Le FC Metz est allé chercher le point du nul à Nantes ce dimanche après-midi (1-1), lors de la 11e journée de Ligue 1. Il reste invaincu depuis huit journées.

Trois semaines après son arrivée en Moselle, Aaron Leya Iseka s'est retrouvé aligné d'entrée à la pointe de l'attaque des Grenats, quasi orpheline depuis la blessure de Niane et le départ de Diallo. Si, comme toute son équipe, l'attaquant prêté par Toulouse a vécu une première période assez compliquée, celle-ci fut "sauvée" par un penalty accordé à la toute dernière minute du premier acte pour une faute de main de Fabio. Aidé par le poteau, Leya Iseka a ainsi ouvert son compteur à Nantes qui, pourtant, maîtrisait totalement son sujet.

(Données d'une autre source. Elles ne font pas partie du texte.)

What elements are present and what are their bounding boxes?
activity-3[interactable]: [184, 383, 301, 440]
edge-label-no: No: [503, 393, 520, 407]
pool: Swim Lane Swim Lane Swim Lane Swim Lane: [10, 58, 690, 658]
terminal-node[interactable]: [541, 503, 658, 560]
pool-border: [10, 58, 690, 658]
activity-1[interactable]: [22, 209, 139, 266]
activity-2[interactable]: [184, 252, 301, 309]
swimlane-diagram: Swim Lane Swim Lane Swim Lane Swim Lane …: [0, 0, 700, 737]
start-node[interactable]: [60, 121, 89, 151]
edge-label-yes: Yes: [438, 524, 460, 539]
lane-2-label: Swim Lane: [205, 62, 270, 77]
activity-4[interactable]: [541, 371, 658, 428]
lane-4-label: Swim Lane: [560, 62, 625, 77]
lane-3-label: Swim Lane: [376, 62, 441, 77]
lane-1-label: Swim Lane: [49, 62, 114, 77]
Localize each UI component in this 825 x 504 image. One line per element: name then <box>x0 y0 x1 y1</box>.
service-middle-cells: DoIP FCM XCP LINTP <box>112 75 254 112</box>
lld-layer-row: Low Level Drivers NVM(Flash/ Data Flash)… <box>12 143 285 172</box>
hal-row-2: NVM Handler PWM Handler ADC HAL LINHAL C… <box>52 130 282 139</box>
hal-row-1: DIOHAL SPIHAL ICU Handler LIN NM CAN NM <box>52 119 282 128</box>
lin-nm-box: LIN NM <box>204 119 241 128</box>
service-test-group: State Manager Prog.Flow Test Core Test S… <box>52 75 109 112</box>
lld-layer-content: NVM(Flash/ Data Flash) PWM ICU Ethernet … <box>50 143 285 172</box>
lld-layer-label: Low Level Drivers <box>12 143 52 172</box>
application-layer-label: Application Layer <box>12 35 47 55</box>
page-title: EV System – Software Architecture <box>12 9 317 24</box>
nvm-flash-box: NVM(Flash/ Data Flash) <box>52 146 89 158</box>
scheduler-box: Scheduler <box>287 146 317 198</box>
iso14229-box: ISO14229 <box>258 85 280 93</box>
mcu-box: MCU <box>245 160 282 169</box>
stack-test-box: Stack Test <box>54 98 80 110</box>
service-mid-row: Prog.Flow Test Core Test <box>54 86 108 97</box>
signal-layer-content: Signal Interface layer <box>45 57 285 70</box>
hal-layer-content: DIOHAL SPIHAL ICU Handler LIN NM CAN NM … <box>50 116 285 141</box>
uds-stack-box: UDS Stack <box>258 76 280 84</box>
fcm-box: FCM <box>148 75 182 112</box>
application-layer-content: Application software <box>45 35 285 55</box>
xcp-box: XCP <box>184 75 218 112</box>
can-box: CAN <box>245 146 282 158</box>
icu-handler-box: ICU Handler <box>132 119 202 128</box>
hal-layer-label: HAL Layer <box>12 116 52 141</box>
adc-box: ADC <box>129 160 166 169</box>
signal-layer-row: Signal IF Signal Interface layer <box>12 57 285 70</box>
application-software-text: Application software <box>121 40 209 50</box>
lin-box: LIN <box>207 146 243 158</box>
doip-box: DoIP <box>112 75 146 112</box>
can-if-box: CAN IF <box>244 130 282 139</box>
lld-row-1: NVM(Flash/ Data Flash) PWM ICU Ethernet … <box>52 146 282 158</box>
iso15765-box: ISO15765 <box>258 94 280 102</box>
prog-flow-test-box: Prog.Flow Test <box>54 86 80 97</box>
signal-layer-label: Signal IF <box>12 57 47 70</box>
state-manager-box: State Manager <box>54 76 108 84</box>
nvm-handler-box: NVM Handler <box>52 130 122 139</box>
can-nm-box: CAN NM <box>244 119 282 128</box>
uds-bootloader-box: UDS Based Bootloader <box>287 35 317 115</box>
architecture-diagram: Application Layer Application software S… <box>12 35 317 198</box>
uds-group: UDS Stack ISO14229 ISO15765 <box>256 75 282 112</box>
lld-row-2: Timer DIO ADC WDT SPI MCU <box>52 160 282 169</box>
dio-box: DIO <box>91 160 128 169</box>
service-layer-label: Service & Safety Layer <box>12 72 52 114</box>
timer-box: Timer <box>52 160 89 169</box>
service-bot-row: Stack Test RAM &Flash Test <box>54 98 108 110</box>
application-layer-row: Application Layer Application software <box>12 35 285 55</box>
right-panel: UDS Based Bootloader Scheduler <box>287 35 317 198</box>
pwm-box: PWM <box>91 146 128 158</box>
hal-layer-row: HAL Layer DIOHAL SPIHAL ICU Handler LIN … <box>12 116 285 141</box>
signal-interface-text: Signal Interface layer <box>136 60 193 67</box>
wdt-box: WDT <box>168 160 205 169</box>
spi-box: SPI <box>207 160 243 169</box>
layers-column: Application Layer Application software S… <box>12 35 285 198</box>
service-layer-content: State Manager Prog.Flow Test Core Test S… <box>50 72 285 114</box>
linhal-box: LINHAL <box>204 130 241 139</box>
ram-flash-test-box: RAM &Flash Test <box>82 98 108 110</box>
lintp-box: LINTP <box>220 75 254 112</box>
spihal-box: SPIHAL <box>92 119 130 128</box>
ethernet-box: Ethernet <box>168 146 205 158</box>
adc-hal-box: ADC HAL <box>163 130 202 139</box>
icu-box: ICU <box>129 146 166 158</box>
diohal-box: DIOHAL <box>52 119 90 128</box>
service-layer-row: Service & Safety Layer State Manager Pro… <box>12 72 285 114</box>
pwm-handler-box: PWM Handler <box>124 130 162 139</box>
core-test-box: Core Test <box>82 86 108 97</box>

Car c'est bien l'attaquant adverse qu'on a surtout vu durant les 45 premières minutes. Dès la 13e, Kolo Muani faisait parler sa puissance avec cette frappe qui passait au-dessus des buts grenats. Toujours dans un angle fermé, l'attaquant alertait encore le portier messin trois minutes plus tard. A l'image de leur buteur, les Nantais affichaient un visage assez séduisant, produisant des séquences en une touche de balle. Comme celle survenue plus tôt, conclut par Blas aux 20 mètres, dont la frappe est passée à côté des buts du FC Metz (10e); Blas qui s'est ensuite offert un petit numéro de jongles avant de tenter un tir compliqué (33e).

L'ouverture du score pour les Canaris est venue de Corchia, monté aux avant-postes et qui s'est démené côté droit en résistant à Udol, avant de centrer dans la surface. Au sein d'une défense désorganisée et absente au marquage, Kolo Muani n'a pas cherché à comprendre: il a ajusté une frappe puissante sur laquelle Oukidja ne pouvait pas grand chose (1-0, 29e).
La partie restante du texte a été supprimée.